Before becoming the pastor of Redeemer, Azar served as youth pastor and president of the ELCJHL Synod.

===Early life===
Azar was born on 22 June 1961 in Lebanon to Mr. Charlie Azar originally from Jaffa and Mrs. Jihan Azar, originally from Nazareth. His father was a deacon with the Bethel order of German deacons. His father was the House Father at the Schneller School in Lebanon and at the Boarding School of the Evangelical Lutheran School in Bethlehem and Beit Jala. Azar was greatly influenced by his father's diaconal work with their people in Palestine. Azar attributes his respect for missions and diakonia to his two aunts who were among the first Palestinian deaconesses in the Lutheran church in Palestine. His aunts also worked with youth in the Lutheran schools during Azar's childhood. Later, when Azar was called to pursue ordained ministry, he went to Germany to study and became fluent in the German language.

===Marriage and children===
In 1992 Azar married Nahla Elias, who is from Amman, Jordan and they have three daughters:
- Sally Azar (1996) completed her master's degree in theology at the Near East School of Theology in Beirut. Sally studied for an advanced theology degree in Germany.

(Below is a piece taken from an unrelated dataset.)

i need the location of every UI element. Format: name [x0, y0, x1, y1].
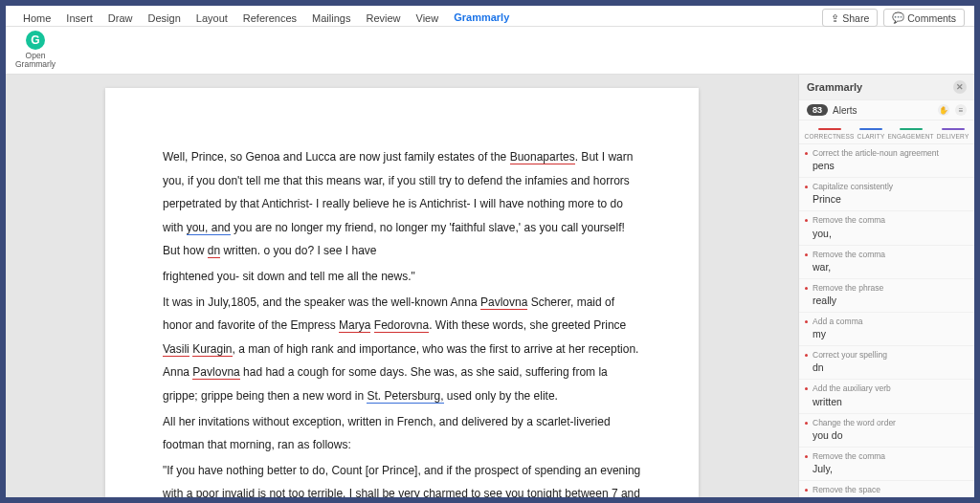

She was elected youth representative for the Lutheran World Federation (LWF) council in May 2017. Sally was ordained in January 2023, becoming the first female Palestinian pastor in the Holy Land.
- Sama Azar (2001) is currently studying to become a social worker and deacon in Bethel
- Jihan Azar (1994) is recently married and pursuing an advanced degree pharmaceutical studies in Cairo.

===Accomplishments and activities===
Azar serves on the board of The Near East School of Theology, the board of the Bethany Beyond the Jordan Baptismal Site, and is the President of the Lutheran Ecclesiastical Court. He also serves on The Department of Services to Palestinian Refugees (DSPR) a division of the Middle East Council of Churches, and the Housing Committee of the Augusta Victoria Hospital Lutheran World Federation board. In his service to the church, Azar has always been a member of the ELCJHL Church Council. He also is a board member of the Jerusalem Society of Berlin Missions and the Vice President of the Evangelical Lutheran German School of Talitha Kumi in Beit Jala.

Azar is the founder of the Day Care Center for the Elderly located next door to Redeemer Church.